In some embodiments, the processor may use a plane sweep algorithm
to match rectangles between different views. In some embodiments,
the processor may use a grammar of potential rectangle shapes and
nesting structures (between rectangles and vanishing points) to
infer the most likely assignment of line segments to
rectangles.
[0510] In some embodiments, the processor may associate a feature
in a captured image with a light point in the captured image. In
some embodiments, the processor may associate features with light
points based on machine learning methods such as K nearest
neighbors or clustering. In some embodiments, the processor may
monitor the relationship between each of the light points and
respective features as the robot moves in following time slots. The
processor may disassociate some associations between light points
and features and generate some new associations between light
points and features. For example, two captured images include three
features (a tree, a small house, a large house) and light points
associated with each of the features. The associated features and
light points are included within the same dotted shape. A first
image is captured at a first time point, a second image at a second
time point, and a third image at a third time point as the robot
moves within the environment. As the robot moves, some features and
light points associated at one time point become disassociated at
another time point, such as when a feature (the large house) from
the first image is no longer in the third image. Or some new
associations between features and light points emerge at a next
time point, wherein a new feature (a person) is captured in the
image. In some embodiments, the robot may include an LED point
generator that spins. For example, a robot may include a spinning
LED light point generator. Light points may be emitted by a light
point generator and a camera captures images of light points. In
some embodiments, the camera of the robot captures images of the
projected light point. In some embodiments, the light point
generator is faster than the camera resulting in multiple light
points being captured in an image fading from one side to another.
In some embodiments, the robot may include a full 360 degrees
LIDAR. In some embodiments, the robot may include multiple cameras.
This may improve accuracy of estimates based on image data.

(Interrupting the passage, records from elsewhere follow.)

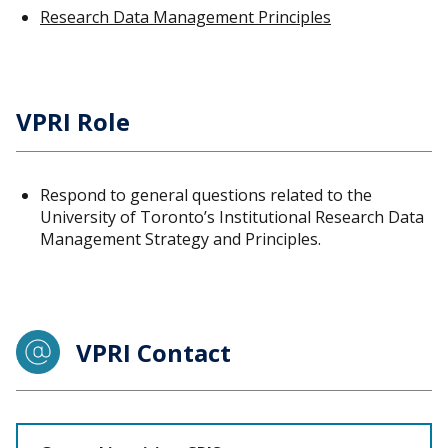
Research Data Management Principles
VPRI Role
Respond to general questions related to the
University of Toronto’s Institutional Research Data
Management Strategy and Principles.
VPRI Contact
Staff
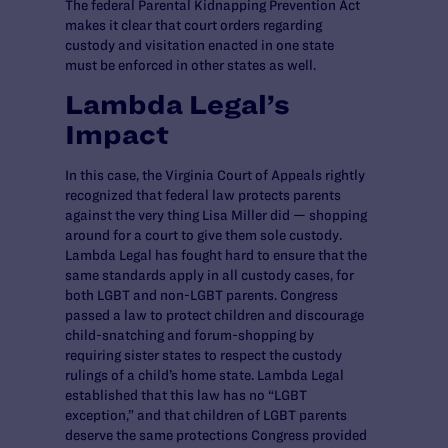
The federal Parental Kidnapping Prevention Act
makes it clear that court orders regarding
custody and visitation enacted in one state
must be enforced in other states as well.
Lambda Legal’s
Impact
In this case, the Virginia Court of Appeals rightly
recognized that federal law protects parents
against the very thing Lisa Miller did — shopping
around for a court to give them sole custody.
Lambda Legal has fought hard to ensure that the
same standards apply in all custody cases, for
both LGBT and non-LGBT parents. Congress
passed a law to protect children and discourage
child-snatching and forum-shopping by
requiring sister states to respect the custody
rulings of a child’s home state. Lambda Legal
established that this law has no “LGBT
exception,” and that children of LGBT parents
deserve the same protections Congress provided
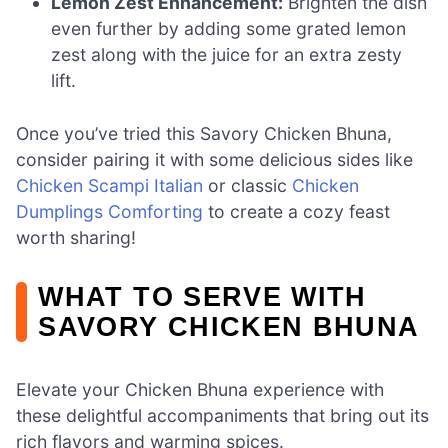
Lemon Zest Enhancement:
Brighten the dish
even further by adding some grated lemon
zest along with the juice for an extra zesty
lift.
Once you’ve tried this Savory Chicken Bhuna,
consider pairing it with some delicious sides like
Chicken Scampi Italian
or classic
Chicken
Dumplings Comforting
to create a cozy feast
worth sharing!
WHAT TO SERVE WITH
SAVORY CHICKEN BHUNA
Elevate your Chicken Bhuna experience with
these delightful accompaniments that bring out its
rich flavors and warming spices.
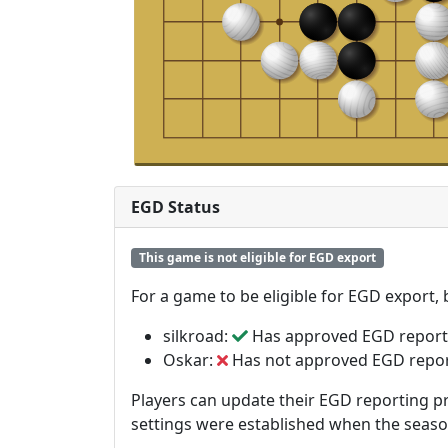
EGD Status
This game is not eligible for EGD export
For a game to be eligible for EGD export,
silkroad:
Has approved EGD report
Oskar:
Has not approved EGD repo
Players can update their EGD reporting pr
settings were established when the seas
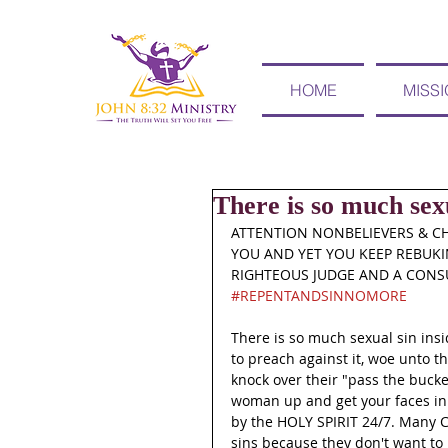
HOME
MISS
There is so much sexu
ATTENTION NONBELIEVERS & CH
YOU AND YET YOU KEEP REBUKIN
RIGHTEOUS JUDGE AND A CONSU
#REPENTANDSINNOMORE
There is so much sexual sin ins
to preach against it, woe unto t
knock over their "pass the bucke
woman up and get your faces in
by the HOLY SPIRIT 24/7. Many Chr
sins because they don't want to 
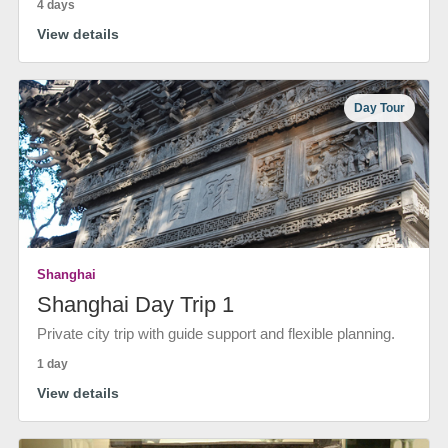
4 days
View details
Day Tour
Shanghai
Shanghai Day Trip 1
Private city trip with guide support and flexible planning.
1 day
View details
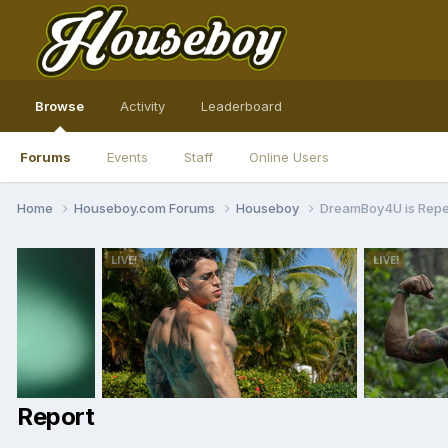
Browse
Activity
Leaderboard
Forums
Events
Staff
Online Users
Home
Houseboy.com Forums
Houseboy
DreamBoy4U is Rep
Report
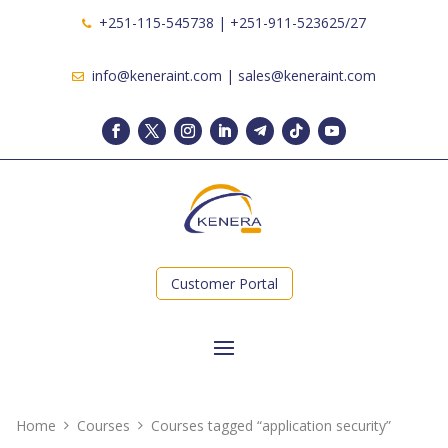
+251-115-545738 | +251-911-523625/27
info@keneraint.com | sales@keneraint.com
Customer Portal
Home
Courses
Courses tagged “application security”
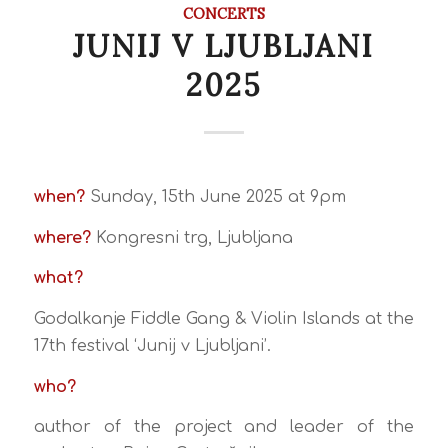
CONCERTS
JUNIJ V LJUBLJANI
2025
when?
Sunday, 15th June 2025 at 9pm
where?
Kongresni trg, Ljubljana
what?
Godalkanje Fiddle Gang & Violin Islands at the
17th festival ‘Junij v Ljubljani’.
who?
author of the project and leader of the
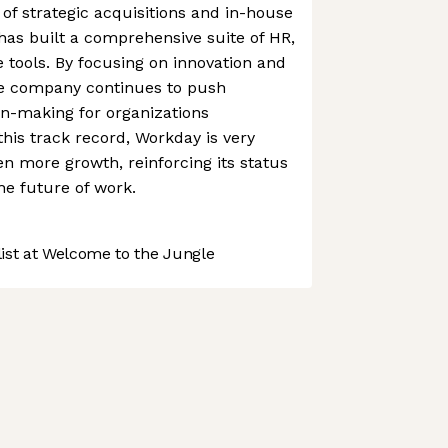
f strategic acquisitions and in-house
as built a comprehensive suite of HR,
e tools. By focusing on innovation and
he company continues to push
on-making for organizations
this track record, Workday is very
n more growth, reinforcing its status
he future of work.
st at Welcome to the Jungle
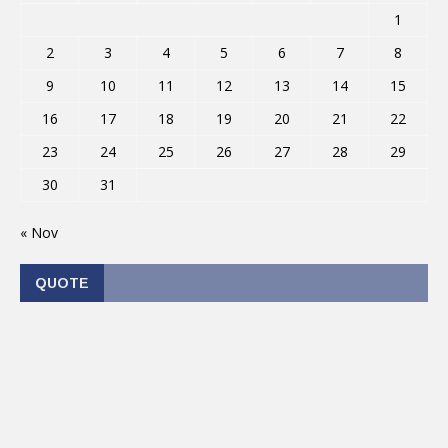
1
2
3
4
5
6
7
8
9
10
11
12
13
14
15
16
17
18
19
20
21
22
23
24
25
26
27
28
29
30
31
« Nov
QUOTE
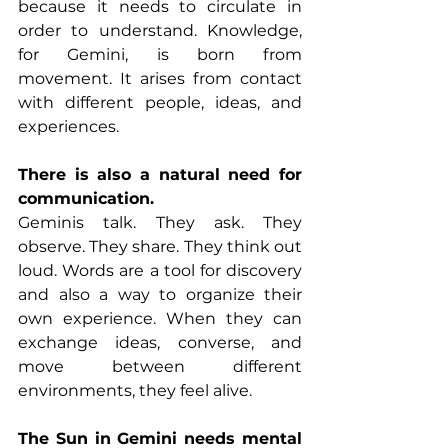
because it needs to circulate in 
order to understand. Knowledge, 
for Gemini, is born from 
movement. It arises from contact 
with different people, ideas, and 
experiences.
There is also a natural need for 
communication.
Geminis talk. They ask. They 
observe. They share. They think out 
loud. Words are a tool for discovery 
and also a way to organize their 
own experience. When they can 
exchange ideas, converse, and 
move between different 
environments, they feel alive.
The Sun in Gemini needs mental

[0511] In embodiments, the goal of extracting features of an image
is to match the image against other images. However, it is not
uncommon that matched features need some processing to compensate
for feature displacements. Such feature displacements may be
described with a two or three dimensional geometric or
non-geometric transformation. In some embodiments, the processor
may estimate motion between two or more sets of matched two
dimensional or three dimensional points when superimposing virtual
objects, such as predictions or measurements on a real live video
feed. In some embodiments, the processor may determine a three
dimensional camera motion. The processor may use a detected two
dimensional motion between two frames to align corresponding image
regions. The two dimensional registration removes all effects of
camera rotation and the resulting residual parallax displacement
field between the two region aligned images is an epipolar field
centered at the Focus-of-Expansion. The processor may recover the
three dimensional camera translation from the epipolar field and
may compute the three dimensional camera rotation based on the
three dimensional translation and detected two dimensional motion.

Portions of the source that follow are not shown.